_Problem details:_
Give back a single figure: the number of lines in the entries below that contain "your".

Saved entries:

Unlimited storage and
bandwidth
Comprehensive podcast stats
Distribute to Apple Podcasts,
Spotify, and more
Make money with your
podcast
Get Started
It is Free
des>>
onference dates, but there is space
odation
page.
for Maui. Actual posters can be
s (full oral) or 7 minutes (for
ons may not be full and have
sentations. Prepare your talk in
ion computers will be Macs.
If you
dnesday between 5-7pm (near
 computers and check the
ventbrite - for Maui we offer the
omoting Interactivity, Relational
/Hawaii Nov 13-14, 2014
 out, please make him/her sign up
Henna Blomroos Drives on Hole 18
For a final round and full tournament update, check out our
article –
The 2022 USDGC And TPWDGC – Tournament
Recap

==

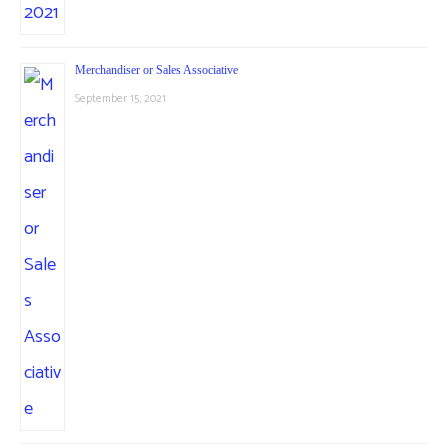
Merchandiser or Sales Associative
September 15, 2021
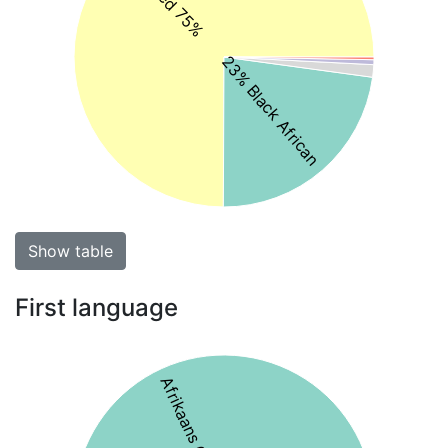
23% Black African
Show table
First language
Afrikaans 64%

==

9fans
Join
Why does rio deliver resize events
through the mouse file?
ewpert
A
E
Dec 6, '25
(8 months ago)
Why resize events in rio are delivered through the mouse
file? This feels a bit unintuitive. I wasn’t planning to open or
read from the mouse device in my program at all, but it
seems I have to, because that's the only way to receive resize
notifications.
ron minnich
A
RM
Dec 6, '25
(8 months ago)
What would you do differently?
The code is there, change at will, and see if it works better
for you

_Result of this exercise:_
2